DATA FOR REVIEW:
▼
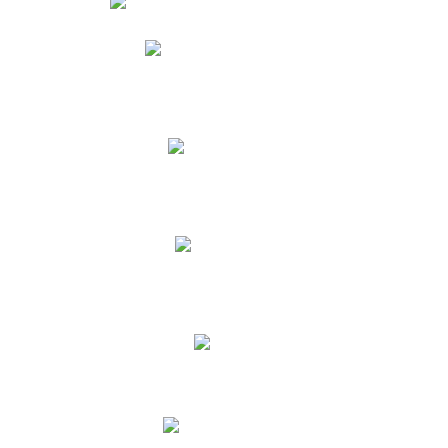
Phidias
Correo para Docentes
Biblioteca CNY
Cronograma
INEWS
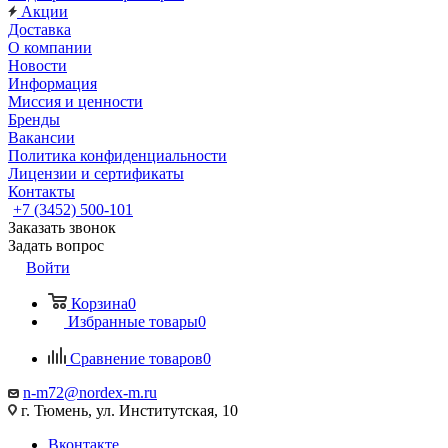
Акции
Доставка
О компании
Новости
Информация
Миссия и ценности
Бренды
Вакансии
Политика конфиденциальности
Лицензии и сертификаты
Контакты
+7 (3452) 500-101
Заказать звонок
Задать вопрос
Войти
Корзина
0
Избранные товары
0
Сравнение товаров
0
n-m72@nordex-m.ru
г. Тюмень, ул. Институтская, 10
Вконтакте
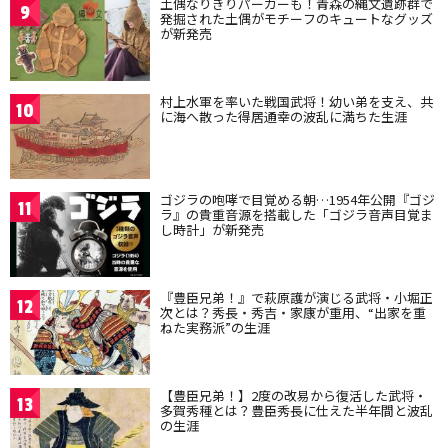
土偶なりきりパーカーも！青森の縄文遺跡群で
9
発掘された土偶がモチーフのキュートなグッズ
が新発売
村上水軍を率いた戦国武将！幼い弟を支え、共
10
に海へ散った得居通幸の波乱に満ちた生涯
ゴジラの咆哮で目覚める朝…1954年公開『ゴジ
11
ラ』の貴重音源を搭載した「ゴジラ音声目覚ま
し時計」が新発売
『豊臣兄弟！』で萩原護が演じる武将・小堀正
12
次とは？秀長・秀吉・家康が重用、“出家を重
ねた実務派”の生涯
【豊臣兄弟！】2度の改易から復活した武将・
13
多賀秀種とは？豊臣秀長に仕えた半年間と波乱
の生涯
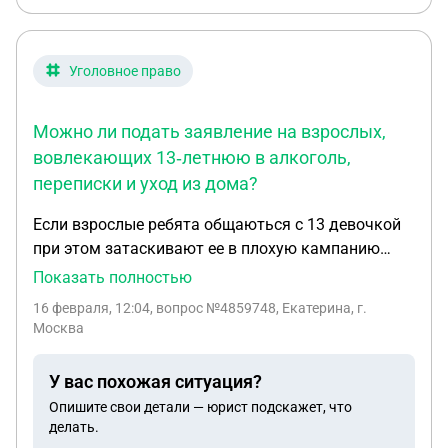
попросили сместиться немного левее
Уголовное право
Можно ли подать заявление на взрослых,
вовлекающих 13‑летнюю в алкоголь,
переписки и уход из дома?
Если взрослые ребята общаються с 13 девочкой
при этом затаскивают ее в плохую кампанию
покупают им алкоголь и сигареты . Ведут
Показать полностью
переписки не хорошего характера . И склоняют к
16 февраля, 12:04
, вопрос №4859748, Екатерина, г.
уходу из дома не только одного ребенка но
Москва
несколько . Может ли родитель подать какое то
заявление на этих порней .
У вас похожая ситуация?
Опишите свои детали — юрист подскажет, что
делать.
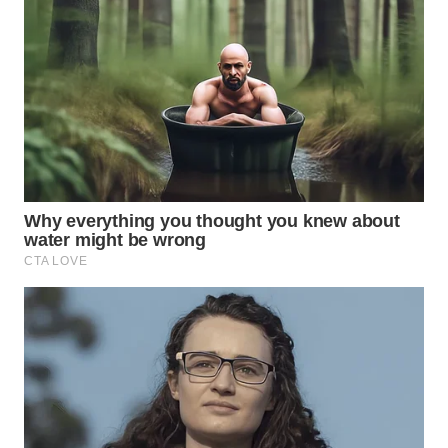
Wahana
Media
Group
WAHANA
NEWS
WAHANA
TANI
WAHANA
ADVOKAT
WAHANA
INFRASTRUKTUR
WAHANA
KONSUMEN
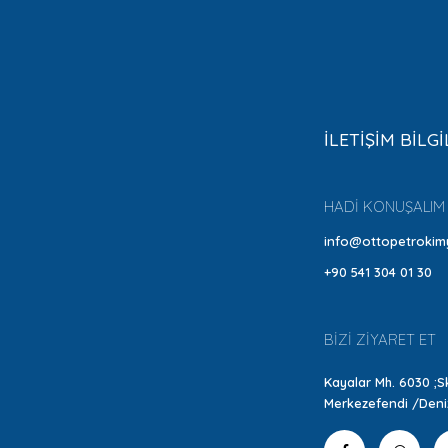
İLETİŞİM BİLGİ
HADİ KONUŞALIM
info@ottopetrokim
+90 541 304 01 30
BİZİ ZİYARET ET
Kayalar Mh. 6030 ;Sk
Merkezefendi /Deniz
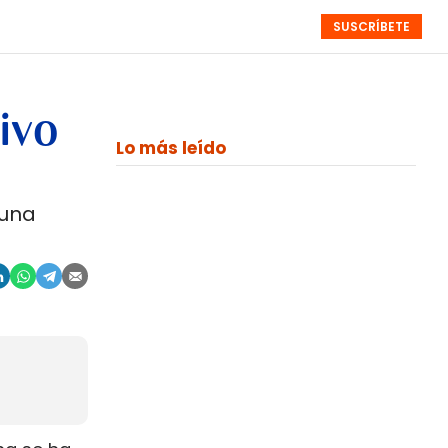
SUSCRÍBETE
RESÚMENES
NISTAS
MONOGRÁFICOS
EVENTOS
SEMANALES
ivo
Lo más leído
 una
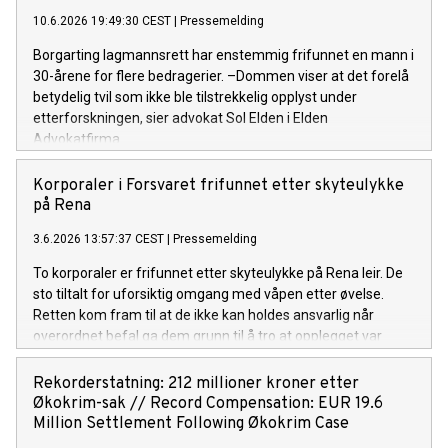
10.6.2026 19:49:30 CEST
|
Pressemelding
Borgarting lagmannsrett har enstemmig frifunnet en mann i
30-årene for flere bedragerier. –Dommen viser at det forelå
betydelig tvil som ikke ble tilstrekkelig opplyst under
etterforskningen, sier advokat Sol Elden i Elden
Advokatfirma.
Korporaler i Forsvaret frifunnet etter skyteulykke
på Rena
3.6.2026 13:57:37 CEST
|
Pressemelding
To korporaler er frifunnet etter skyteulykke på Rena leir. De
sto tiltalt for uforsiktig omgang med våpen etter øvelse.
Retten kom fram til at de ikke kan holdes ansvarlig når
overordnet befal ga dem grunn til å tro at opplegget var
forsvarlig, og de selv hadde gjennomført en prisverdig og
grundig plan for øvelsen.
Rekorderstatning: 212 millioner kroner etter
Økokrim-sak // Record Compensation: EUR 19.6
Million Settlement Following Økokrim Case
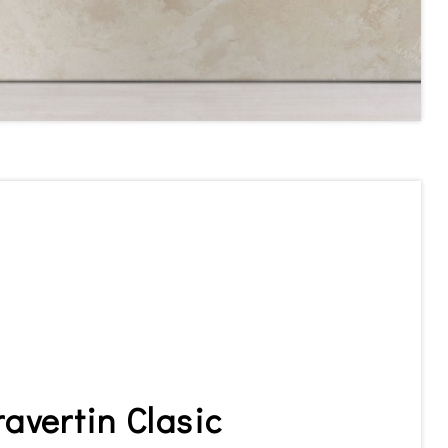
ravertin Clasic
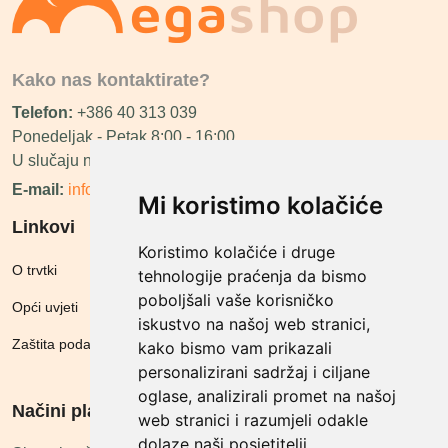
Kako nas kontaktirate?
Telefon:
+386 40 313 039
Ponedeljak - Petak 8:00 - 16:00
U slučaju neraspoloživosti ćemo vas nazvati.
E-mail:
info@megashop.hr
Mi koristimo kolačiće
Linkovi
Koristimo kolačiće i druge
O trvtki
tehnologije praćenja da bismo
poboljšali vaše korisničko
Opći uvjeti
iskustvo na našoj web stranici,
Zaštita podataka
kako bismo vam prikazali
personalizirani sadržaj i ciljane
oglase, analizirali promet na našoj
Načini plačanja
web stranici i razumjeli odakle
dolaze naši posjetitelji.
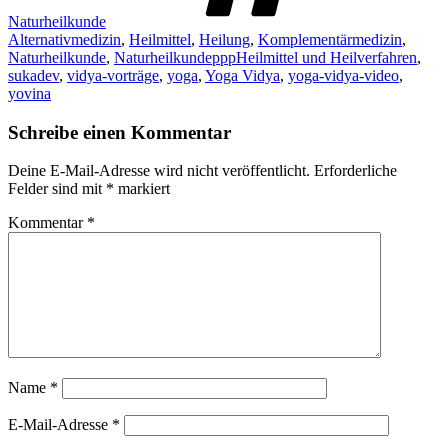
Naturheilkunde
Alternativmedizin
,
Heilmittel
,
Heilung
,
Komplementärmedizin
,
Naturheilkunde
,
NaturheilkundepppHeilmittel und Heilverfahren
,
sukadev
,
vidya-vorträge
,
yoga
,
Yoga Vidya
,
yoga-vidya-video
,
yovina
Schreibe einen Kommentar
Deine E-Mail-Adresse wird nicht veröffentlicht.
Erforderliche
Felder sind mit
*
markiert
Kommentar
*
Name
*
E-Mail-Adresse
*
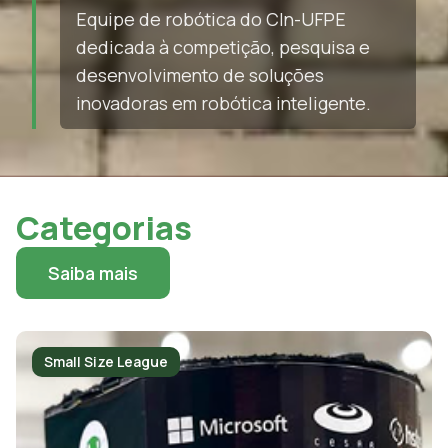
Equipe de robótica do CIn-UFPE
dedicada à competição, pesquisa e
desenvolvimento de soluções
inovadoras em robótica inteligente.
Categorias
Saiba mais
Small Size League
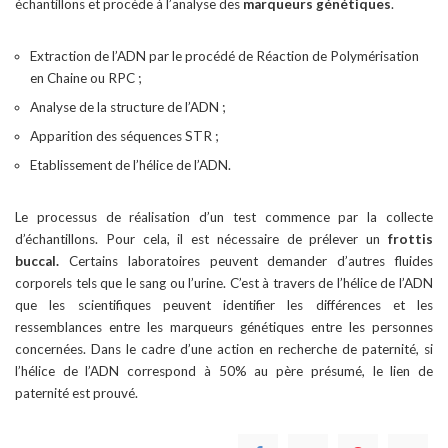
échantillons et procède à l’analyse des
marqueurs génétiques
.
Extraction de l’ADN par le procédé de Réaction de Polymérisation
en Chaine ou RPC ;
Analyse de la structure de l’ADN ;
Apparition des séquences STR ;
Etablissement de l’hélice de l’ADN.
Le processus de réalisation d’un test commence par la collecte
d’échantillons. Pour cela, il est nécessaire de prélever un
frottis
buccal.
Certains laboratoires peuvent demander d’autres fluides
corporels tels que le sang ou l’urine. C’est à travers de l’hélice de l’ADN
que les scientifiques peuvent identifier les différences et les
ressemblances entre les marqueurs génétiques entre les personnes
concernées. Dans le cadre d’une action en recherche de paternité, si
l’hélice de l’ADN correspond à 50% au père présumé, le lien de
paternité est prouvé.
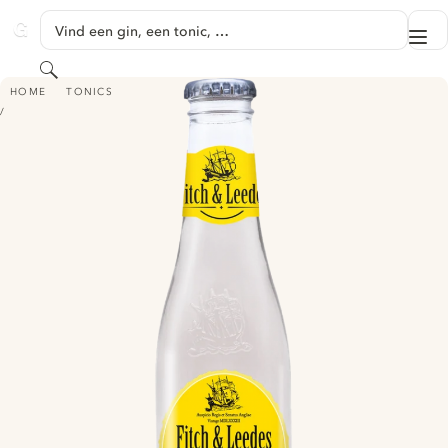
GA NAAR HOOFDINHOUD
Vind een gin, een tonic, …
Me
GINVENTORY
Zoeken
FITCH & LEEDES INDIAN TONIC
HOME
TONICS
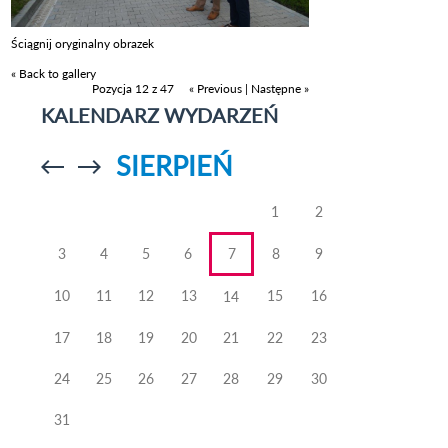
Ściągnij oryginalny obrazek
« Back to gallery
Pozycja 12 z 47
« Previous
|
Następne »
KALENDARZ WYDARZEŃ
SIERPIEŃ
Przejdź do
Przejdź do
poprzedniego
poprzedniego
miesiąca
miesiąca
1
2
3
4
5
6
7
8
9
10
11
12
13
15
16
14
17
18
19
20
21
22
23
24
25
26
27
28
29
30
31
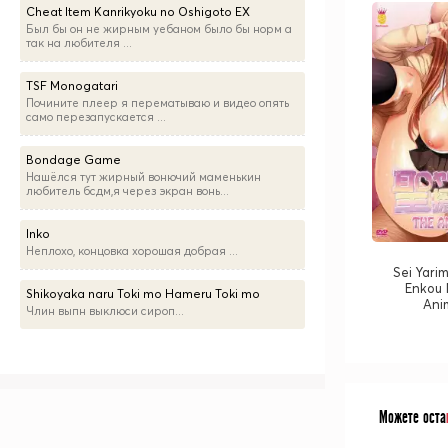
Cheat Item Kanrikyoku no Oshigoto EX
Был бы он не жирным уебаном было бы норм а
так на любителя ...
TSF Monogatari
Почините плеер я перематываю и видео опять
само перезапускается ...
Bondage Game
Нашёлся тут жирный вонючий маменькин
любитель бсдм,я через экран вонь...
Inko
Неплохо, концовка хорошая добрая ...
Sei Yari
Enkou 
Shikoyaka naru Toki mo Hameru Toki mo
Ani
Члин выпн выклюси сироп...
Можете оста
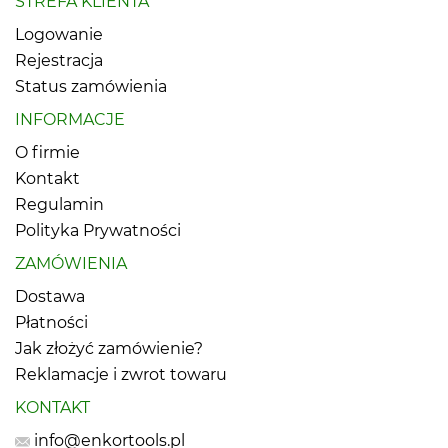
STREFA KLIENTA
Logowanie
Rejestracja
Status zamówienia
INFORMACJE
O firmie
Kontakt
Regulamin
Polityka Prywatności
ZAMÓWIENIA
Dostawa
Płatności
Jak złożyć zamówienie?
Reklamacje i zwrot towaru
KONTAKT
info@enkortools.pl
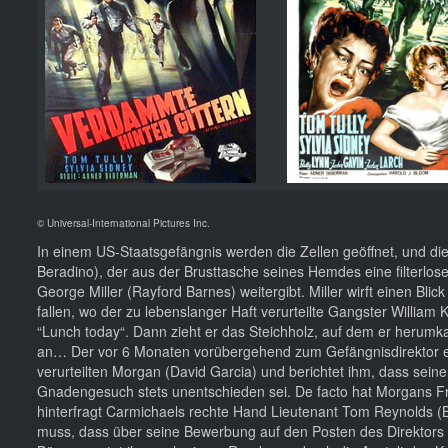
© Universal-International Pictures Inc.
In einem US-Staatsgefängnis werden die Zellen geöffnet, und die
Beradino), der aus der Brusttasche seines Hemdes eine filterlose
George Miller (Rayford Barnes) weitergibt. Miller wirft einen Blic
fallen, wo der zu lebenslanger Haft verurteilte Gangster William Ki
“Lunch today“. Dann zieht er das Steichholz, auf dem er herumka
an… Der vor 6 Monaten vorübergehend zum Gefängnisdirektor e
verurteilten Morgan (David Garcia) und berichtet ihm, dass sei
Gnadengesuch stets unentschieden sei. De facto hat Morgans F
hinterfragt Carmichaels rechte Hand Lieutenant Tom Reynolds (B
muss, dass über seine Bewerbung auf den Posten des Direktors ent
▲
INSTRUCTIONS FOR THE TASK: Any picture in the listing is to be omitted. Return exactly the lines from the one containing "Polityka Prywatności" through its last line, both included, and only those.

ANSWER FOR THIS EXERCISE:
Polityka Prywatności
ZAMÓWIENIA
Dostawa
Płatności
Jak złożyć zamówienie?
Reklamacje i zwrot towaru
KONTAKT
info@enkortools.pl
© Universal-International Pictures Inc.
In einem US-Staatsgefängnis werden die Zellen geöffnet, und die
Beradino), der aus der Brusttasche seines Hemdes eine filterlose
George Miller (Rayford Barnes) weitergibt. Miller wirft einen Blic
fallen, wo der zu lebenslanger Haft verurteilte Gangster William Ki
“Lunch today“. Dann zieht er das Steichholz, auf dem er herumka
an… Der vor 6 Monaten vorübergehend zum Gefängnisdirektor e
verurteilten Morgan (David Garcia) und berichtet ihm, dass sei
Gnadengesuch stets unentschieden sei. De facto hat Morgans F
hinterfragt Carmichaels rechte Hand Lieutenant Tom Reynolds (B
muss, dass über seine Bewerbung auf den Posten des Direktors ent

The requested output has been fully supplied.